For Quiroz-Vazquez, the Mexico of his grandparents is something out of memories he will never get to experience. When he visited Cyprus, where Tsivicos’ family came from, he was surprised to realize how many traditions were preserved and practiced, to the point where the Cyprus he saw in the 21st century, has more in common with the Mexico of his ancestors.
Tsivicos had the opportunity to spend lots of time with her grandfather before he passed away, and captured moments of his daily life, so that even after his death, they can stay with her, they’re also memory tools so that she won’t forget where she came from. A land of farmers where her grandmother would still make her own bread and cheese. Tsivicos points out how in quarantine, many Americans who had never considered not buying their food in supermarkets, were suddenly baking bread, making cheese, desperately trying to secure themselves to any roots, as the world shape shifted overnight.

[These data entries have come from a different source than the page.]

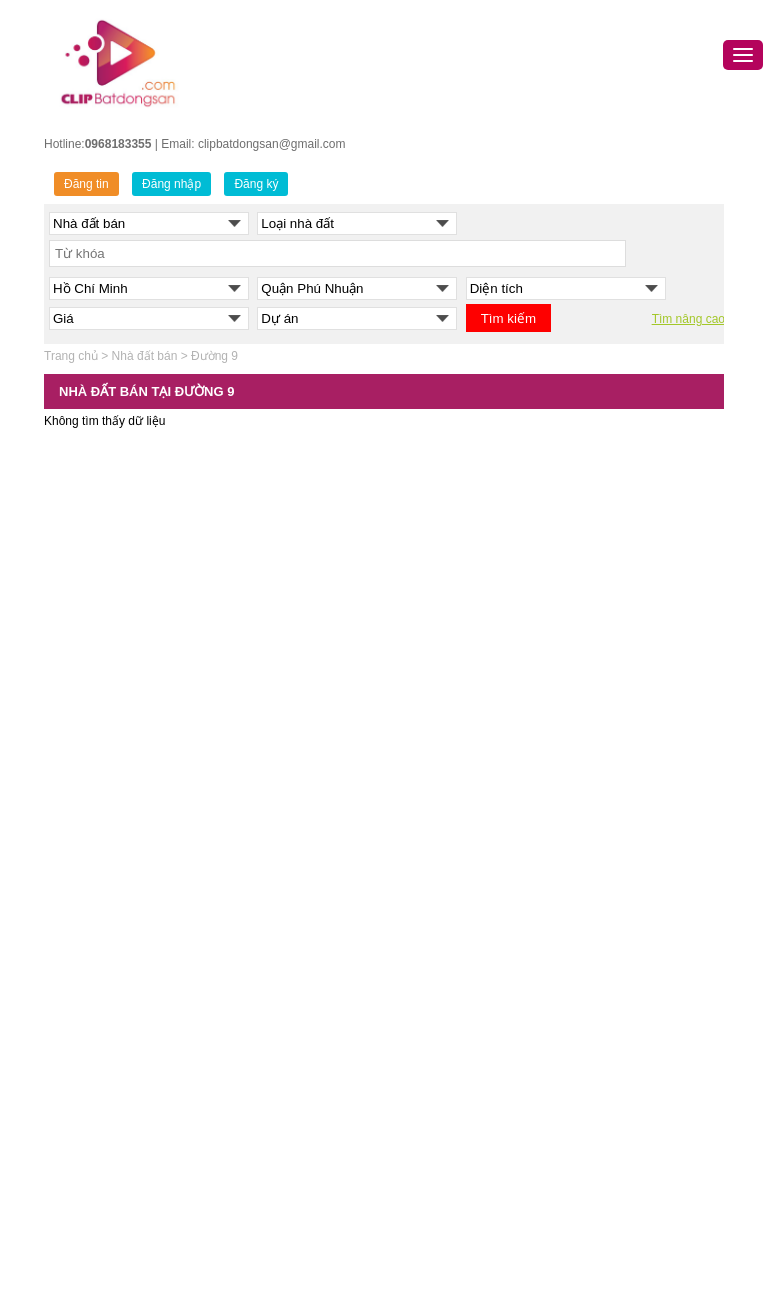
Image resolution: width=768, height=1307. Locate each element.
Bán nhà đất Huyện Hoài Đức (133, 1188)
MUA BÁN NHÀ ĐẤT (447, 737)
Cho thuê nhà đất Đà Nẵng (616, 863)
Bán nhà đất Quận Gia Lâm (128, 1163)
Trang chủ (71, 356)
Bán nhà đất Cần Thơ (449, 838)
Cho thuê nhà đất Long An (615, 1213)
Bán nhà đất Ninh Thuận (457, 1188)
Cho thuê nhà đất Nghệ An (616, 1163)
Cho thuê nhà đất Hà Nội (611, 813)
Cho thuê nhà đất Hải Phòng (621, 913)
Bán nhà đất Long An (448, 1238)
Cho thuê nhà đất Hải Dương (622, 1013)
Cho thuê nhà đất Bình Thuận (624, 1113)
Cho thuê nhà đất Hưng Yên (620, 1188)
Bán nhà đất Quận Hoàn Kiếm (135, 963)
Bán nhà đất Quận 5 (277, 888)
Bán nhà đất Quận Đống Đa (129, 863)
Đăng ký (256, 184)
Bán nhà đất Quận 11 (280, 1013)
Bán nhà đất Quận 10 (280, 988)
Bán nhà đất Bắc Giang (454, 988)
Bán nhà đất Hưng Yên (453, 938)
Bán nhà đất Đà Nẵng (450, 813)
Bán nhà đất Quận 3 (277, 838)
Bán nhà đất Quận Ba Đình (127, 763)
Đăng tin (86, 184)
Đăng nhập (171, 184)
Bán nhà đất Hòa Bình (451, 1013)
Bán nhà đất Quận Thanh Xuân (138, 1113)
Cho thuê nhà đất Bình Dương (625, 988)
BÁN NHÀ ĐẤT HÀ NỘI (119, 737)
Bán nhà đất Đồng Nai (451, 1138)
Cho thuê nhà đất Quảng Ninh (625, 938)
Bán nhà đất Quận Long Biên (132, 1013)
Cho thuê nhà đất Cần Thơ (616, 888)
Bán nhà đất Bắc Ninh (450, 913)
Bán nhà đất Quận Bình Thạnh (305, 1088)
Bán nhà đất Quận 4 (277, 863)
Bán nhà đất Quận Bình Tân (298, 1063)
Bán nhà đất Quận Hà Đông (129, 888)
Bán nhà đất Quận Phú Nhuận (304, 1138)
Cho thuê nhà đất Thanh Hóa (622, 1038)
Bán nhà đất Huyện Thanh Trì (134, 1263)
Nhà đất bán (145, 356)
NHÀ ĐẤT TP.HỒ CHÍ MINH (297, 737)
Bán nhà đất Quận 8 (277, 963)
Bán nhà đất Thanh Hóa (456, 1038)
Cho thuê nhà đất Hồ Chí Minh (626, 838)
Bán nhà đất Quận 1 (277, 813)
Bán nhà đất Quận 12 (280, 1038)
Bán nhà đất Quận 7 (277, 938)
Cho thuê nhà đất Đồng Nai (618, 1138)
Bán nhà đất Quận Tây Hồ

As New Yorkers, Tsivicos and Quiroz-Vazquez are performing a small miracle to remind the city of what it can be when it centers the interests of a community, over greed and indifference. “we need social activities, especially during everything that we’ve been through, it’s important to remind people there are more social activities than just eating out,” says Tsivicos. Quince of course will follow strict social distancing rules and masks will be enforced for the safety of the performers and audience members. It is totally safe, according to the director, who also expresses “a lot of our work goes back to catharsis either for us or for groups of people.”
As audience members leave Quince, they will have experienced a modern version of learning, embracing and loving culture through oral tradition. To eavesdrop on each of their conversations on their way home, as they take in the warmth of the Brooklyn summer night, the fragrance of the plants and flowers, and the power of the story they just saw unfold before their eyes, an honor and a pleasure almost too overwhelmingly beautiful to dream of.